**EXCERPTED DATA**:
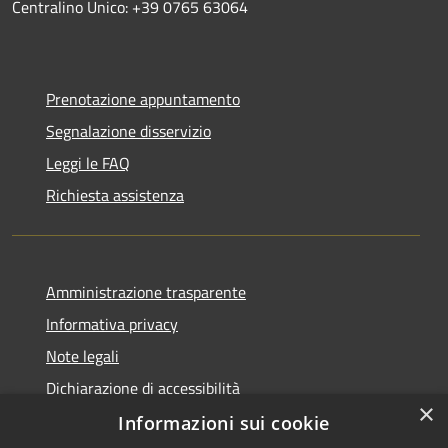
Centralino Unico: +39 0765 63064
Prenotazione appuntamento
Segnalazione disservizio
Leggi le FAQ
Richiesta assistenza
Amministrazione trasparente
Informativa privacy
Note legali
Dichiarazione di accessibilità
×
Informazioni sui cookie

**PROBLEM TO SOLVE**:
Output only the lines from the one containing "Amministrazione trasparente" through the end of the material, please, exactly as they appear.

**COMPLETED TASK**:
Amministrazione trasparente
Informativa privacy
Note legali
Dichiarazione di accessibilità
×
Informazioni sui cookie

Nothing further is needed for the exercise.